Dataset entries
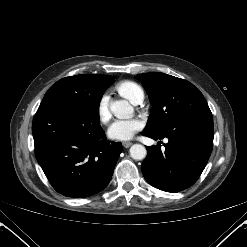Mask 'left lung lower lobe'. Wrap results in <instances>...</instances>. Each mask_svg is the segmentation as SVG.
I'll list each match as a JSON object with an SVG mask.
<instances>
[{
	"instance_id": "left-lung-lower-lobe-1",
	"label": "left lung lower lobe",
	"mask_w": 247,
	"mask_h": 247,
	"mask_svg": "<svg viewBox=\"0 0 247 247\" xmlns=\"http://www.w3.org/2000/svg\"><path fill=\"white\" fill-rule=\"evenodd\" d=\"M155 140L168 138L161 146H149L142 173L152 186L179 192L193 185L204 170L213 147L212 115H197L174 125L164 133L142 132Z\"/></svg>"
}]
</instances>
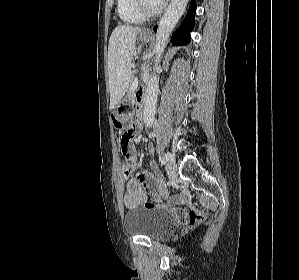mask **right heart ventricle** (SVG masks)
Segmentation results:
<instances>
[{"instance_id": "e07e8e85", "label": "right heart ventricle", "mask_w": 299, "mask_h": 280, "mask_svg": "<svg viewBox=\"0 0 299 280\" xmlns=\"http://www.w3.org/2000/svg\"><path fill=\"white\" fill-rule=\"evenodd\" d=\"M117 14L127 24H140L145 20L137 10L135 0H117Z\"/></svg>"}]
</instances>
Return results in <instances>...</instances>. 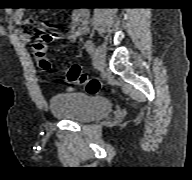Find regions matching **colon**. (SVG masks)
Wrapping results in <instances>:
<instances>
[{
    "label": "colon",
    "instance_id": "1",
    "mask_svg": "<svg viewBox=\"0 0 192 180\" xmlns=\"http://www.w3.org/2000/svg\"><path fill=\"white\" fill-rule=\"evenodd\" d=\"M55 32L40 34L35 37L32 45L33 53L38 61V66L43 71H48L51 67L50 60L46 56L48 44L57 39ZM65 80L70 84L83 85L89 94H97L100 90L98 80L89 78L83 73L79 65H70L65 69Z\"/></svg>",
    "mask_w": 192,
    "mask_h": 180
}]
</instances>
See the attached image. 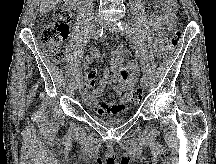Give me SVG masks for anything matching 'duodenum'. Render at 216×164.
<instances>
[{"label": "duodenum", "mask_w": 216, "mask_h": 164, "mask_svg": "<svg viewBox=\"0 0 216 164\" xmlns=\"http://www.w3.org/2000/svg\"><path fill=\"white\" fill-rule=\"evenodd\" d=\"M71 1H72V7H76L80 3V0H71Z\"/></svg>", "instance_id": "410a0bca"}]
</instances>
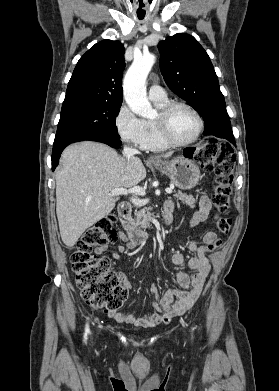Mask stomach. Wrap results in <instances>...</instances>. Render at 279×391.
Instances as JSON below:
<instances>
[{"instance_id": "1", "label": "stomach", "mask_w": 279, "mask_h": 391, "mask_svg": "<svg viewBox=\"0 0 279 391\" xmlns=\"http://www.w3.org/2000/svg\"><path fill=\"white\" fill-rule=\"evenodd\" d=\"M154 166L157 170L166 174L171 182L180 189L194 188L200 178V170L195 162L182 156L170 161L160 160Z\"/></svg>"}]
</instances>
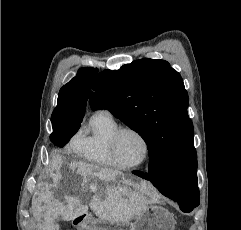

▶ _DESCRIPTION OF THE TASK_
All lines from the one containing "Mask stomach. Wrap" through the final line of the records are to be retyped exactly; no other lines and no pictures are to be included.

▶ _ANSWER AREA_
Mask stomach. Wrap results in <instances>...</instances>. Render at 279×391.
Instances as JSON below:
<instances>
[{"instance_id": "1", "label": "stomach", "mask_w": 279, "mask_h": 391, "mask_svg": "<svg viewBox=\"0 0 279 391\" xmlns=\"http://www.w3.org/2000/svg\"><path fill=\"white\" fill-rule=\"evenodd\" d=\"M154 166L157 170L166 174L171 182L180 189L194 188L200 178V170L195 162L182 156L170 161L160 160Z\"/></svg>"}]
</instances>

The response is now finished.